Damon has outgrown this franchise in many ways, which isn’t surprising that he serves more as a figure head to lure ticket buyers back to the franchise.

Greengrass and Damon certainly bring back the essence of the Bourne films: globetrotting, action scenes, and intergovernmental technical babel. In addition, Universal seems to think this re-boot should have a splash of Fast & Furious (their most successful franchise). It isn’t until the final act of the film that Bourne goes completely off the rails (or in this case the streets of Las Vegas) and demonstrates the series most absurd action sequences to date. The script’s entire purpose is to fill in the backstory of how Bourne got to where he is now. Once again we are reminded what Blackbriar and Treadstone operations were. It’s all about the past so a re-watch of the previous films might make it more enjoyable.
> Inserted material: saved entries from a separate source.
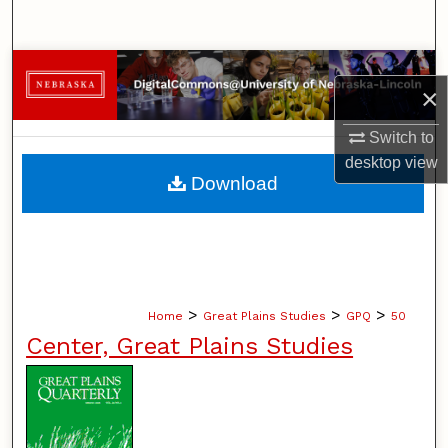
Search
Browse Collections
×
My Account
Switch to
desktop
view
About
Download
Digital Commons Network™
>
>
>
Home
Great Plains Studies
GPQ
50
Center, Great Plains Studies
Damon has outgrown this franchise in many ways, which isn’t surprising that he serves more as a figure head to lure ticket buyers back to the franchise. He doesn’t deliver a performance here as much as lending his face/body to a name. The majority of the plot is advanced through the dialogue of Jones and Vikander. When Bourne shows up it’s simply Damon walking, running, hiding, or fighting his way through various scenarios. Stiles (“Silver Linings Playbook”), who has seen her star rise and fall over the course of this series has the most predictable character arc. Greengrass too has become such a presence in the world of cinema, his collaboration with Damon on “Green Zone” (2010) was a much smarter, more intense film than what’s presented here. “Jason Bourne” offers nothing new to the franchise, it’s a step backwards for everyone involved, but worse it’s a forgettable addition to an already bleak summer of sequels.

Final Thought

The latest Bourne reboot is another addition to this summer’s long list of unnecessary sequels.